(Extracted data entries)
+===+

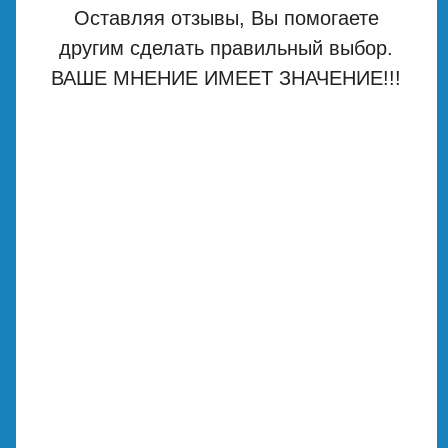
Оставляя отзывы, Вы помогаете
другим сделать правильный выбор.
ВАШЕ МНЕНИЕ ИМЕЕТ ЗНАЧЕНИЕ!!!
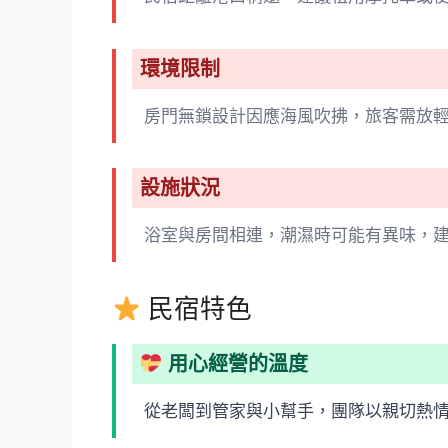
環境限制
房門無鎖設計因應海風吹拂，旅客需放輕
設施狀況
浴室與房間相連，潮濕時可能有異味，
民宿特色
用心經營的溫度
從老闆到管家與小幫手，團隊以親切熱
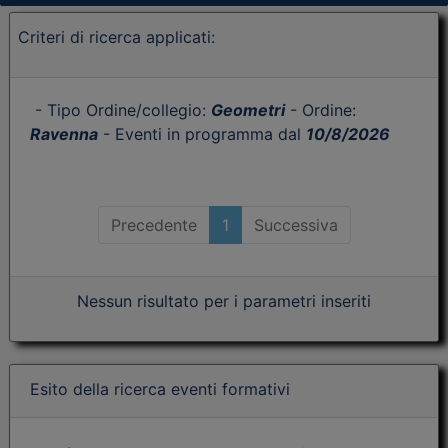
Criteri di ricerca applicati:
- Tipo Ordine/collegio:
Geometri
- Ordine:
Ravenna
- Eventi in programma dal
10/8/2026
Precedente
1
Successiva
Nessun risultato per i parametri inseriti
Esito della ricerca eventi formativi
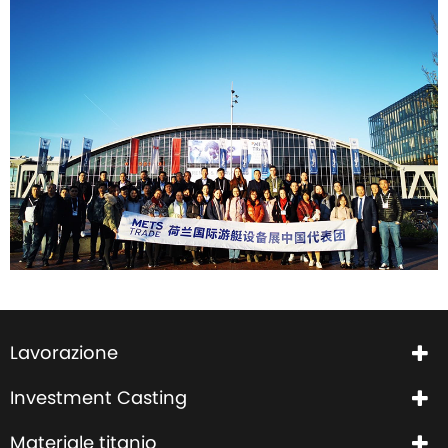
Lavorazione
Investment Casting
Materiale titanio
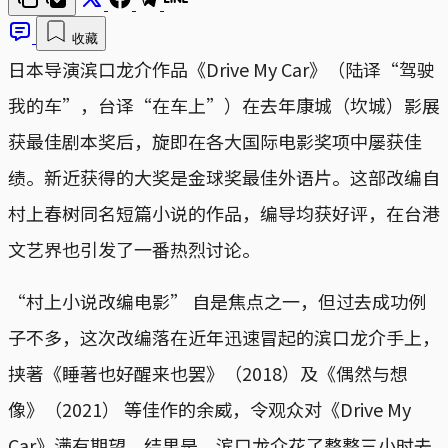
收藏
日本导演滨口龙介作品《Drive My Car》（陆译“驾驶
我的车”，台译“在车上”）在去年康城（坎城）影展
获最佳剧本奖后，旋即在各大国际电影奖项中屡获佳
绩。新近获得的大奖是金球奖最佳外语片。这部改编自
村上春树同名短篇小说的作品，编导均获好评，在台港
文艺界也引发了一番热烈讨论。
“村上小说改编电影” 自是焦点之一，但过去成功例
子不多，这次改编落在近年迅速冒起的滨口龙介手上，
挟著《睡著也好醒来也罢》（2018）及《偶然与想
像》（2021） 等佳作的余威，令观众对《Drive My
Car》满有期望。结果是，滨口龙介花了整整三小时去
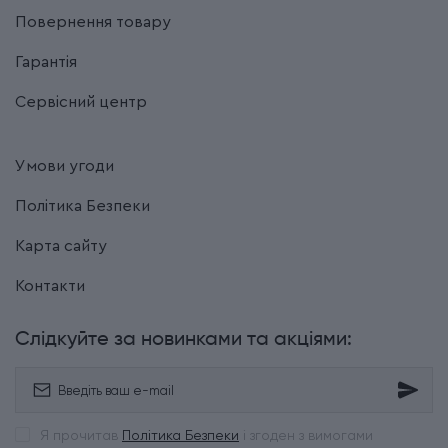
Повернення товару
Гарантія
Сервісний центр
Умови угоди
Політика Безпеки
Карта сайту
Контакти
Слідкуйте за новинками та акціями:
Я прочитав
Політика Безпеки
і згоден з вимогами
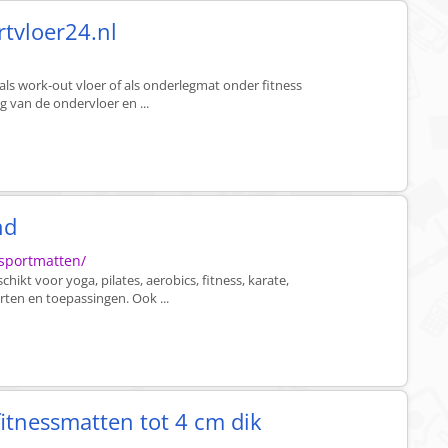
rtvloer24.nl
als work-out vloer of als onderlegmat onder fitness
van de ondervloer en ...
nd
sportmatten/
ikt voor yoga, pilates, aerobics, fitness, karate,
rten en toepassingen. Ook ...
fitnessmatten tot 4 cm dik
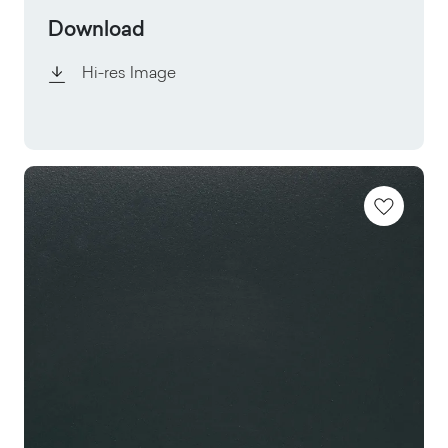
Download
Hi-res Image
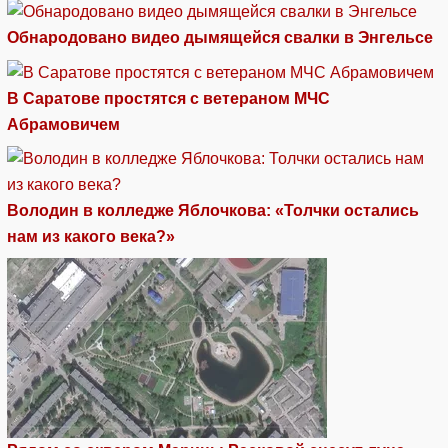
Обнародовано видео дымящейся свалки в Энгельсе
В Саратове простятся с ветераном МЧС
Абрамовичем
Володин в колледже Яблочкова: «Толчки остались
нам из какого века?»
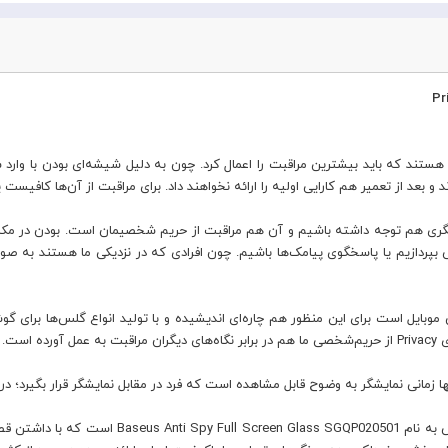
ستند که باید بیشترین مراقبت را اعمال کرد. چون به دلیل شیشه‌ای بودن با وا
 بعد از تعمیر هم کارایی اولیه را ارائه نخواهند داد. برای مراقبت از آن‌ها کافیست
گری هم توجه داشته باشیم و آن هم مراقبت از حریم شخصیمان است. بودن در مکان
الی بپردازیم یا پاسخگوی پیامک‌ها باشیم. چون افرادی که در نزدیکی ما هستند ب
موبایل است برای این منظور هم چاره‌ای اندیشیده و با تولید انواع گلس‌ها برای گو
است.
مانی نمایشگر به وضوح قابل مشاهده است که فرد در مقابل نمایشگر قرار بگیرد؛ د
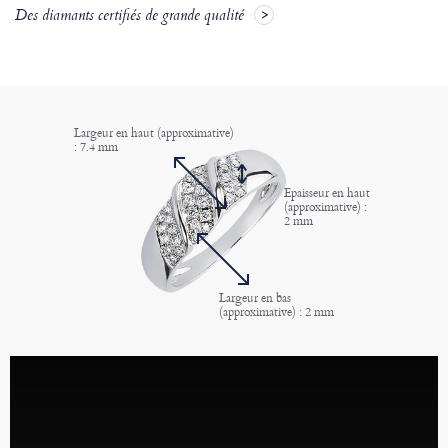
Des diamants certifiés de grande qualité
Largeur en haut (approximative)
: 7.4 mm
Epaisseur en haut
(approximative) :
2 mm
Largeur en bas
(approximative) : 2 mm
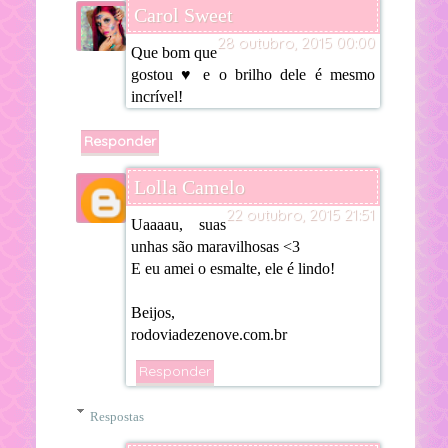
Carol Sweet
28 outubro, 2015 00:00
Que bom que
gostou ♥ e o brilho dele é mesmo
incrível!
Responder
Lolla Camelo
22 outubro, 2015 21:51
Uaaaau, suas
unhas são maravilhosas <3
E eu amei o esmalte, ele é lindo!
Beijos,
rodoviadezenove.com.br
Responder
Respostas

+===+

Give the entries again word for word, but skip the pictures.

Оставляя отзывы, Вы помогаете
другим сделать правильный выбор.
ВАШЕ МНЕНИЕ ИМЕЕТ ЗНАЧЕНИЕ!!!
環境限制
房門無鎖設計因應海風吹拂，旅客需放輕
設施狀況
浴室與房間相連，潮濕時可能有異味，
民宿特色
用心經營的溫度
從老闆到管家與小幫手，團隊以親切熱
Criteri di ricerca applicati:
- Tipo Ordine/collegio:
Geometri
- Ordine:
Ravenna
- Eventi in programma dal
10/8/2026
Precedente
1
Successiva
Nessun risultato per i parametri inseriti
Esito della ricerca eventi formativi
Lavorazione
Investment Casting
Materiale titanio
收藏
日本导演滨口龙介作品《Drive My Car》（陆译“驾驶
我的车”，台译“在车上”）在去年康城（坎城）影展
获最佳剧本奖后，旋即在各大国际电影奖项中屡获佳
绩。新近获得的大奖是金球奖最佳外语片。这部改编自
村上春树同名短篇小说的作品，编导均获好评，在台港
文艺界也引发了一番热烈讨论。
“村上小说改编电影” 自是焦点之一，但过去成功例
子不多，这次改编落在近年迅速冒起的滨口龙介手上，
挟著《睡著也好醒来也罢》（2018）及《偶然与想
像》（2021） 等佳作的余威，令观众对《Drive My
Car》满有期望。结果是，滨口龙介花了整整三小时去
Повернення товару
Гарантія
Сервісний центр
Умови угоди
Політика Безпеки
Карта сайту
Контакти
Слідкуйте за новинками та акціями:
Я прочитав
Політика Безпеки
і згоден з вимогами
rtvloer24.nl
als work-out vloer of als onderlegmat onder fitness
van de ondervloer en ...
nd
sportmatten/
ikt voor yoga, pilates, aerobics, fitness, karate,
rten en toepassingen. Ook ...
fitnessmatten tot 4 cm dik
Download
Hi-res Image
Обнародовано видео дымящейся свалки в Энгельсе
В Саратове простятся с ветераном МЧС
Абрамовичем
Володин в колледже Яблочкова: «Толчки остались
нам из какого века?»
ستند که باید بیشترین مراقبت را اعمال کرد. چون به دلیل شیشه‌ای بودن با وا
 بعد از تعمیر هم کارایی اولیه را ارائه نخواهند داد. برای مراقبت از آن‌ها کافیست
گری هم توجه داشته باشیم و آن هم مراقبت از حریم شخصیمان است. بودن در مکان
الی بپردازیم یا پاسخگوی پیامک‌ها باشیم. چون افرادی که در نزدیکی ما هستند ب
موبایل است برای این منظور هم چاره‌ای اندیشیده و با تولید انواع گلس‌ها برای گو
است.
مانی نمایشگر به وضوح قابل مشاهده است که فرد در مقابل نمایشگر قرار بگیرد؛ د
Des diamants certifiés de grande qualité
Largeur en haut (approximative)
: 7.4 mm
Epaisseur en haut
(approximative) :
2 mm
Largeur en bas
(approximative) : 2 mm
Carol Sweet
28 outubro, 2015 00:00
Que bom que
gostou ♥ e o brilho dele é mesmo
incrível!
Responder
Lolla Camelo
22 outubro, 2015 21:51
Uaaaau, suas
unhas são maravilhosas <3
E eu amei o esmalte, ele é lindo!
Beijos,
rodoviadezenove.com.br
Responder
Respostas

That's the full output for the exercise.